[postgis-users] Raster elevation x/y lookup (was: Splitting/merging linework into equal interval linestrings)
Dane Springmeyer
blake at hailmail.net
Thu Aug 14 15:31:33 PDT 2008
Postgis-users,
Another note on using GDAL's python bindings to update a postgis table
with raster elevation values.
Soon after getting the below script working I realized how expensive
it is to call an update statement to the database the way I was doing
inside the raster lookup function loop.
In this case I am trying to calculate the high and lowpoint for each
start/endpoint of 26,000 linestrings based on a 1.7 GB 10m dem.
I've found that it is much faster to build a python list of values and
use them to generate a sql insert script to be run from the filesystem
like: 'psql -f python_generated_insert.sql'. Then back inside the
database a single update statement can be used by joining to the newly
inserted table.
This new method takes a total of about 7 seconds:
6.2 seconds to query for the lookup coordinates, loop through and
get the elevation value using gdal and write out an insert statement
to the filesystem
22 seconds to run the insert statement
24 seconds to update the original table based on the newly inserted
table values
The revised script that uses this method can be found here: http://code.google.com/p/dbsgeo/source/browse/trunk/postgis/hydro_model/scripts/elevation_lookup.py
Compared to the below script which takes at least 7 seconds to process
50 records, and over 40 minutes to process all 26,000. Ouch.
Cheers,
Dane
On Jul 15, 2008, at 6:20 PM, Dane Springmeyer wrote:
> For anyone interested I've worked up Regina's great python snippet
> into a full script.
>
> The script pulls records of x/y values from a river hydrography
> network from both upstream and downstream nodes of each equi-length
> linestring. It then iterates through each record and updates the
> table with the elevation values for the low and highpoint of each
> river segment. Stream gradient is then easy to calculate back inside
> the database.
>
> I'm sure there are ways to improve or optimize this script, so if
> anyone has any pointers don't hesitate to send them along.
>
> Thanks again to Regina for the great push forward.
>
> Cheers,
> Dane
>
>
> ###########
>
> from osgeo import gdal
> import math
> import struct
>
> import psycopg2
> import psycopg2.extras
>
> gdal.SetCacheMax(15)
>
> connection = psycopg2.connect("dbname='beaver' user='postgres'
> host='localhost'");
> sql = connection.cursor(cursor_factory=psycopg2.extras.DictCursor)
>
> dataset = gdal.Open('/Volumes/Wren/Users/spring/projects/beaver/data/
> elevation/uw/tiff/methow-tiled.tif', gdal.GA_ReadOnly)

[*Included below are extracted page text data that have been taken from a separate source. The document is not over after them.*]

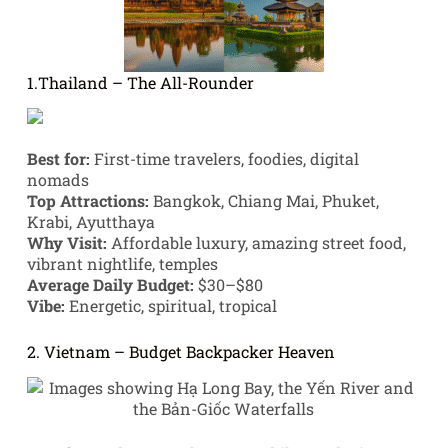
1.Thailand – The All-Rounder
Best for:
First-time travelers, foodies, digital
nomads
Top Attractions:
Bangkok, Chiang Mai, Phuket,
Krabi, Ayutthaya
Why Visit:
Affordable luxury, amazing street food,
vibrant nightlife, temples
Average Daily Budget:
$30–$80
Vibe:
Energetic, spiritual, tropical
2. Vietnam – Budget Backpacker Heaven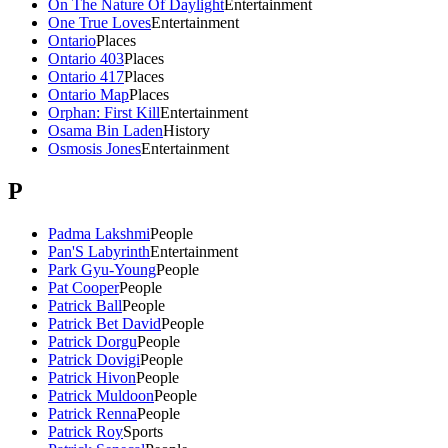
On The Nature Of Daylight
Entertainment
One True Loves
Entertainment
Ontario
Places
Ontario 403
Places
Ontario 417
Places
Ontario Map
Places
Orphan: First Kill
Entertainment
Osama Bin Laden
History
Osmosis Jones
Entertainment
P
Padma Lakshmi
People
Pan'S Labyrinth
Entertainment
Park Gyu-Young
People
Pat Cooper
People
Patrick Ball
People
Patrick Bet David
People
Patrick Dorgu
People
Patrick Dovigi
People
Patrick Hivon
People
Patrick Muldoon
People
Patrick Renna
People
Patrick Roy
Sports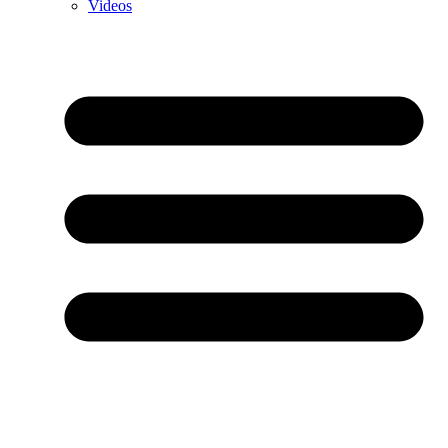
Videos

> geotransform = dataset.GetGeoTransform()
> min_x = geotransform[0]
> max_y = geotransform[3]
> res_x = abs(geotransform[1])
> res_y = abs(geotransform[5])
>
> sql.execute("""SELECT oid, ST_X(ST_StartPoint(geometry)) as down_x,
> ST_Y(ST_StartPoint(geometry)) as down_y,ST_X(ST_EndPoint(geometry))
> as up_x, ST_Y(ST_EndPoint(geometry)) as up_y FROM sshiap_splits
> ORDER by OID;""")
>
> query_records = float(sql.rowcount) - 1.0
>
> print 'Beginning lookup of %s features...' % query_records
>
> for row in sql.fetchall():
> oid = row['oid']
> down_x = row['down_x']
> down_y = row['down_y']
> up_x = row['up_x']
> up_y = row['up_y']
> down_row = int(math.ceil((max_y - down_y)/res_y))

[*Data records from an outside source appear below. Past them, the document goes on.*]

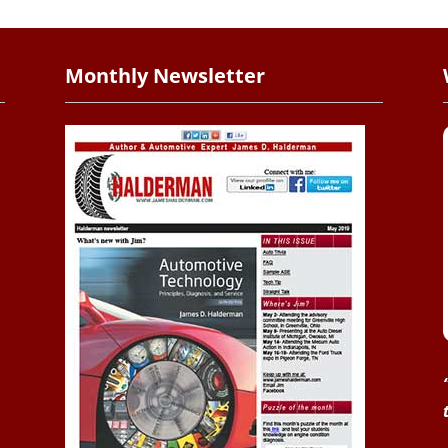
Monthly Newsletter
.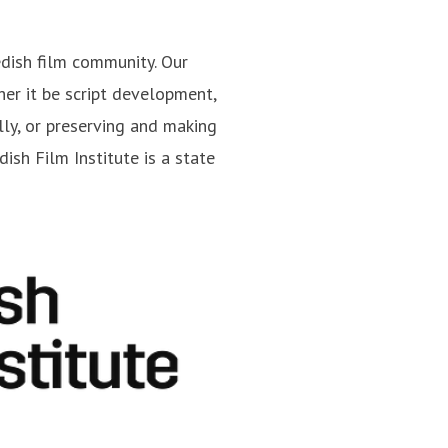
edish film community. Our
er it be script development,
Jan Göransson
lly, or preserving and making
cations
Press contact
Head of Press
ish Film Institute is a state
jan.goransson@filminstitutet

> down_col = int(math.ceil((down_x - min_x)/res_x))
> up_row = int(math.ceil((max_y - up_y)/res_y))
> up_col = int(math.ceil((up_x - min_x)/res_x))

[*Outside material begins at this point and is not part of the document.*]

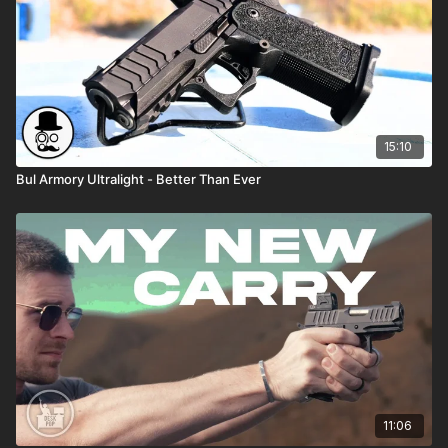
15:10
Bul Armory Ultralight - Better Than Ever
11:06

> if down_row > 0 and down_col > 0 and up_row > 0 and up_col > 0
> and dataset.RasterYSize > down_row and dataset.RasterXSize >
> down_col and dataset.RasterYSize > up_row and dataset.RasterXSize >
> up_col:
> down_raster_scan = dataset.ReadRaster(down_col - 1, down_row
> - 1, 1, 1)
> down_raster_area = struct.unpack('f' * 1, down_raster_scan)
> lowpoint = int(down_raster_area[0])
> up_raster_scan = dataset.ReadRaster(up_col - 1, up_row - 1,
> 1, 1)
> up_raster_area = struct.unpack('f' * 1, up_raster_scan)
> highpoint = int(up_raster_area[0])
> sql.execute("""UPDATE sshiap_splits SET lowpoint = %s,
> highpoint = %s WHERE oid = %s""" % (lowpoint, highpoint, oid))
> if oid/query_records in [.1,.2,.5,.10,.15,.20, .
> 25,.30,.35,.40,.45,.50,.55,.60,.65,.70,.75,.80,.85,.90,.95,1.0]:
> print '%s%s completed' % (oid/query_records*100, '%')
> else:
> print 'error
> ---------------------------------------------------------------------------------'
>
> print 'Complete'
> connection.commit()
>
>
>
>
> On Jul 10, 2008, at 11:38 AM, Dane Springmeyer wrote:
>
>> Regina and Brent:
>>
>> Wow. Thanks so much for the pointers.
>>
>> I've now got a single query that is working excellently so far.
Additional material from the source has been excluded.